Émile Henri Bernard (28 April 1868 – 16 April 1941) was a French Post-Impressionist painter and writer, who had artistic friendships with Vincent van Gogh, Paul Gauguin and Eugène Boch, and at a later time, Paul Cézanne. Much of his notable work was accomplished at a young age, in the years 1886 through 1897. He is also associated with Cloisonnism and Synthetism, two late 19th-century art movements.
Bernard studied at the École des Beaux-Arts in Paris before being suspended for not adhering to the academic style of the era. After leaving school, he travelled to Pont-Aven on the rugged Brittany coast of France, where he met and exchanged artistic theories with Paul Gauguin. Upon his return to Paris, Bernard became a close friend and confidant of the troubled Vincent van Gogh. Bernard would go on to have an impact on establishing the legacy of Paul Cézanne as well as the Symbolist movement.
Bernard died on April 16, 1941 in Paris, France. Today, his works are held in the collections of the Musée d’Orsay in Paris, the Rijksmuseum in Amsterdam, The Museum of Modern Art in New York, and the National Gallery of Art in Washington, D.C.
Cloisonnism (1887-88)
During the period 1887–1888, Bernard worked in Paris with Anquetin, Van Gogh and Toulouse-Lautrec (the trio were dubbed the School of Petit-Boulevard). Of the three, Bernard was the most clear and forthright about the sort of art he wanted to create - a type of simplified decorative art, accessible to all. This decorative painting, which he developed in company with Anquetin, was labelled Cloisonnism by the critic Edouard Dujardin. Cloisonnist compositions typically featured distorted forms and areas of shadowless, unnatural colour, each edged with heavy outlines reminiscent of medieval stained glass or cloisonne enamels. The main intention was to express an inner world of emotion, rather than exterior objective reality. Bernard also developed a taste for Japanese woodcuts, as well as wood carving and tapestry art.
Synthetism (1888)
In 1888, Bernard developed a close working relationship at Pont-Aven with Gauguin, who had broken with Impressionism and whose latest masterpiece, The Vision After the Sermon: Jacob Wrestling with the Angel (1888, Scottish National Gallery, Edinburgh) borrowed heavily from the younger man's style of Cloisonnism. Over a period of months, aided by their muse Madeleine Bernard (Emile's sister) they collaborated in founding Synthetism (also called synthetic Symbolism), in which Bernard's decorative painting was strengthened and enriched by Gauguin's injection of vision, symbolism and mood. Meanwhile, on the fringe of their relationship was the talented but restless Vincent van Gogh, who influenced and was influenced by the pair's work.
Symbolism (1889-90)
A poet and a writer, as well as a painter, Bernard studied religious mysticism and philosophy. In 1889 he spent the summer alone in Le Pouldu mixing religious art and symbolism in a series of paintings, while also trying to earn money in design and various types of applied art. All the while his former collaborator Gauguin was attracting more and more recognition as the leader of the visionary colourism practised by avant-garde art groups in Brittany and Paris. (According to some art historians, Bernard's rivalry with Gauguin led him out of spite, some years later, to switch to classicism.) In 1890 he devoted considerable energy to organizing a major exhibition showcasing the life and works of his friend Van Gogh. In 1891 he became associated with Les Vingt, a group of Symbolist artists that included the Bordeaux surrealist-style painter Odilon Redon and the Swiss symbolist and inventor of 'Parallelism', Ferdinand Hodler (1853-1918).

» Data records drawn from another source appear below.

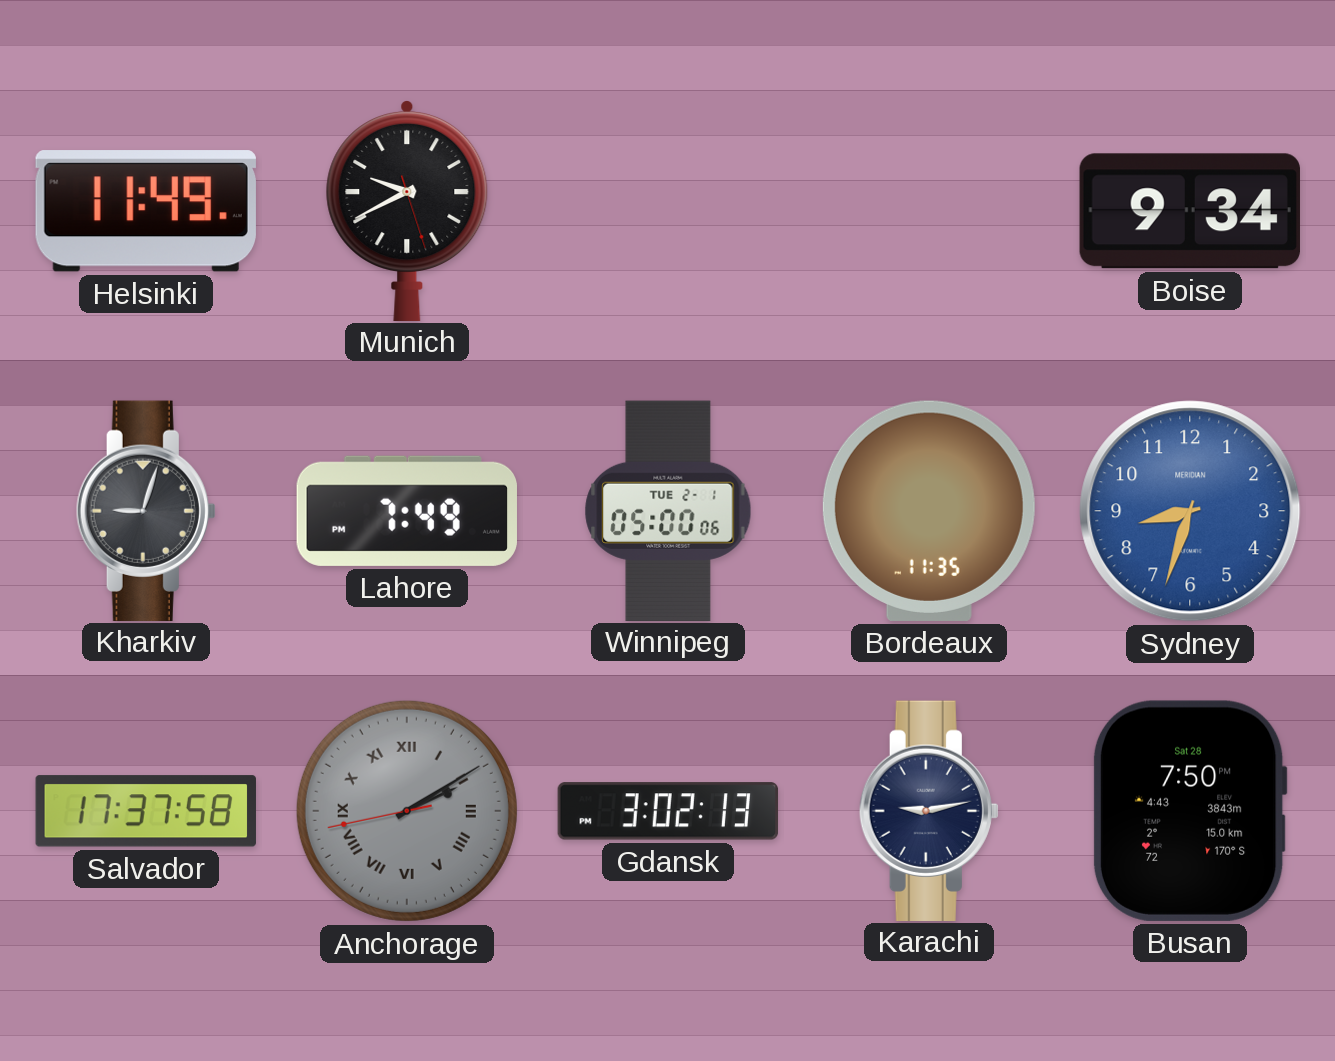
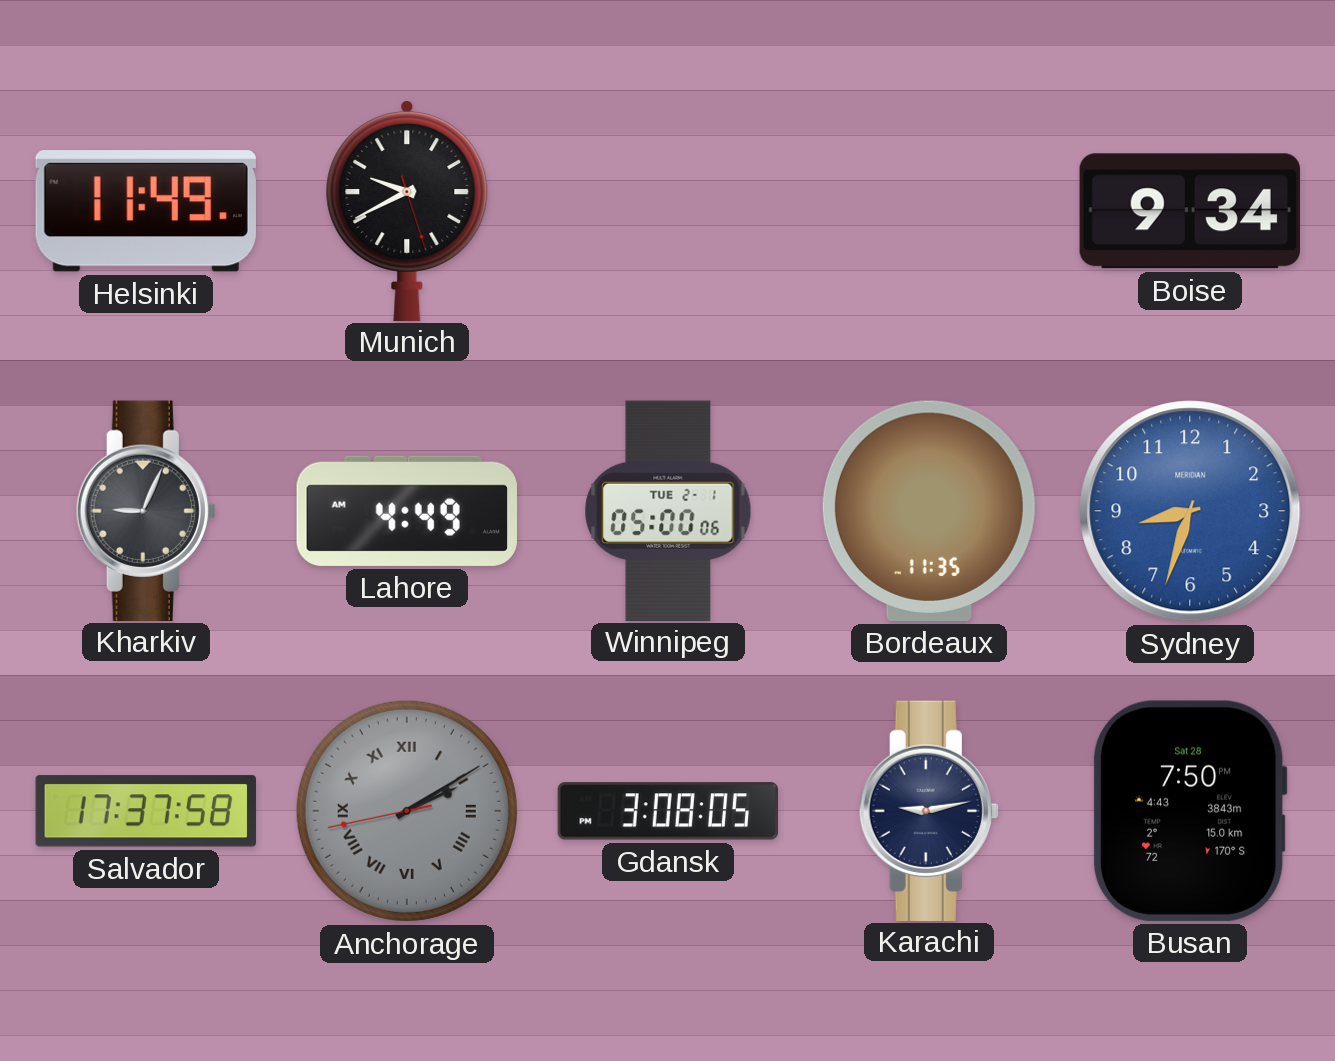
Kharkiv: 9:03 -> 9:04
Lahore: 7:49 -> 4:49
Gdansk: 3:02 -> 3:08
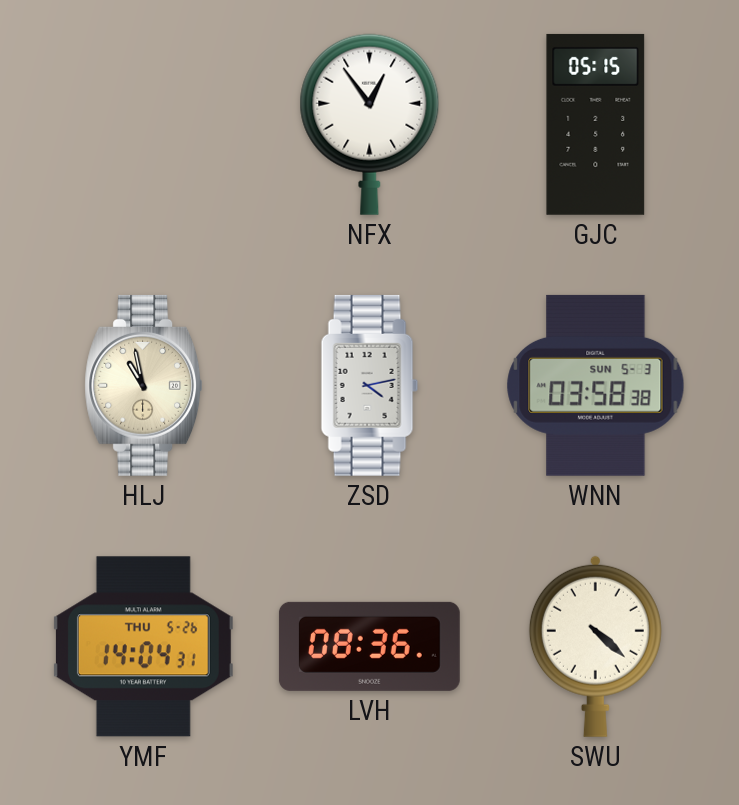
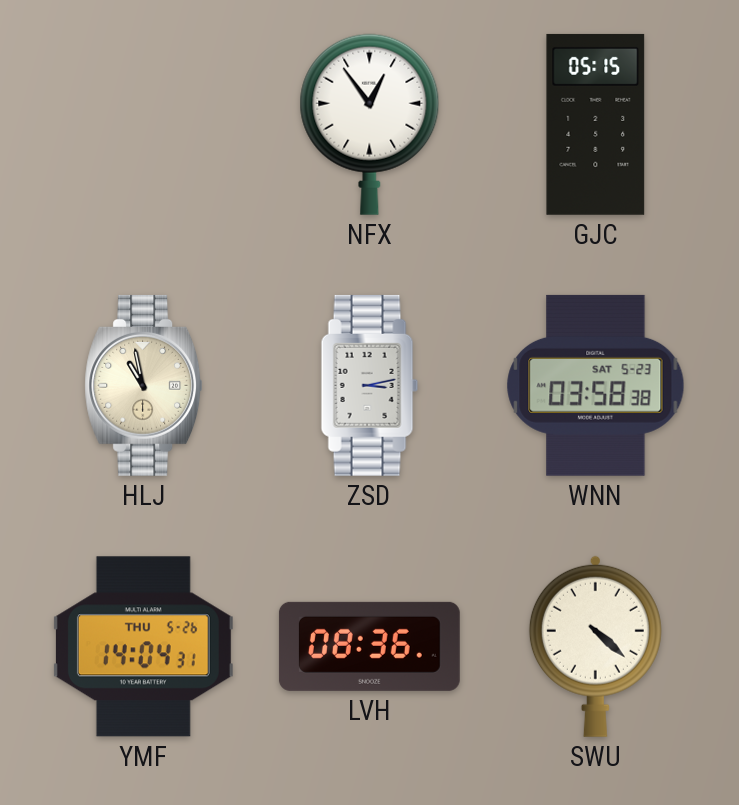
ZSD: 4:13 -> 3:13
WNN date: SUN 5-3 -> SAT 5-23
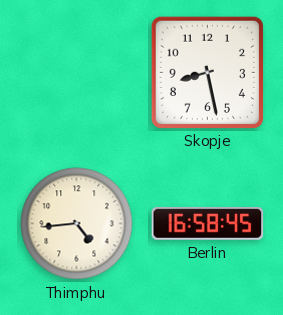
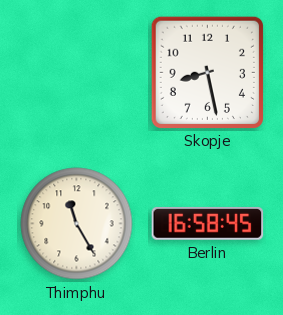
Thimphu: 4:44 -> 11:25
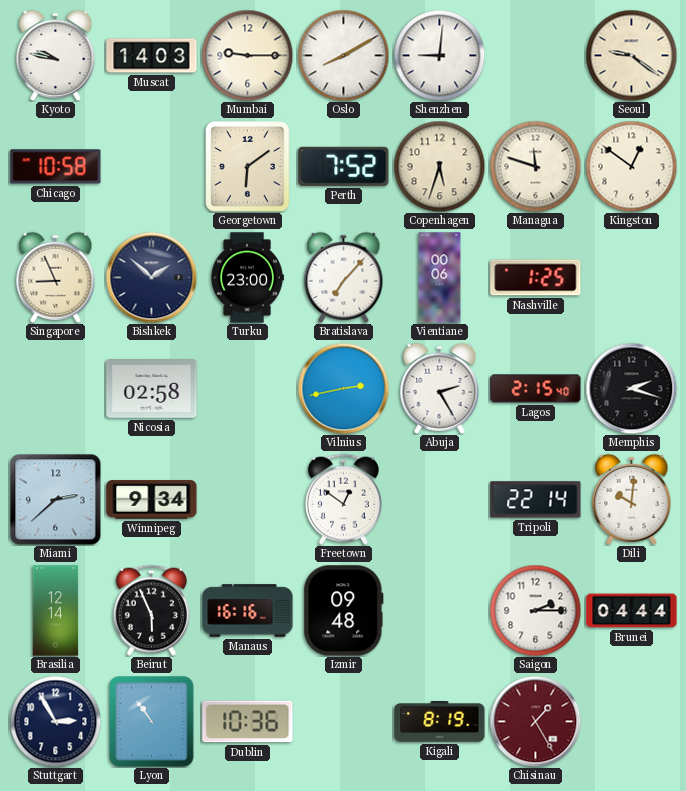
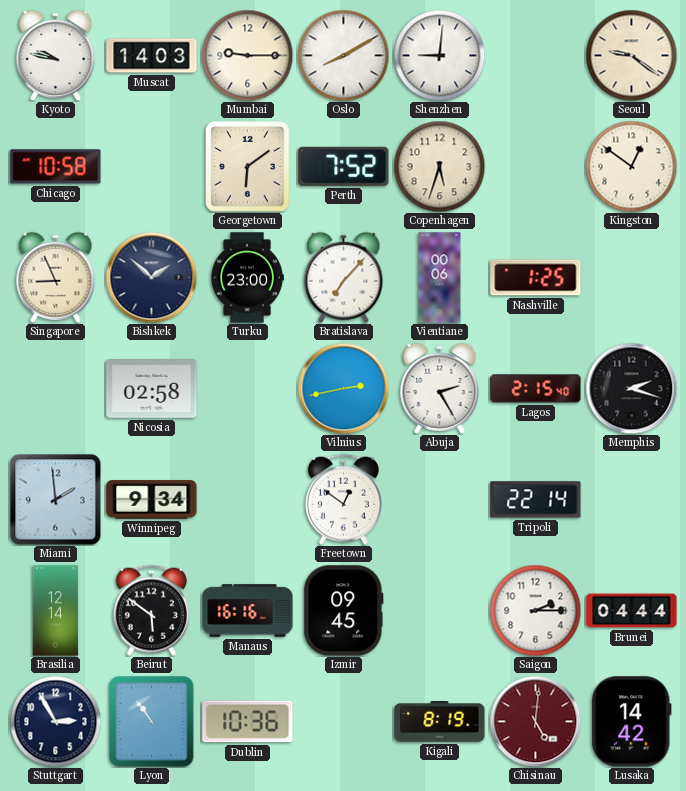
Managua: 11:48 -> none
Miami: 2:38 -> 1:59
Dili: 10:01 -> none
Beirut: 5:56 -> 5:51
Izmir: 09:48 -> 09:45
Chisinau: 1:25 -> 5:01
Lusaka: none -> 14:42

In 1893 Bernard started travelling to Spain and North Africa. In 1894 he left France for a trip around Italy, after which he settled in Egypt for ten years. It was during his stay in Alexandria that, like his friend Louis Anquetin, he switched to a more classical style of painting. In 1904 he returned to Paris, where he founded and edited the arts journal La Renovation Esthetique, publishing a wide range of essays and articles on the work of modernists like Georges Seurat, Van Gogh, Gauguin, Cezanne, and Redon. Devoting himself largely to writing, Bernard lived in Paris until his death in 1941 at the age of 72.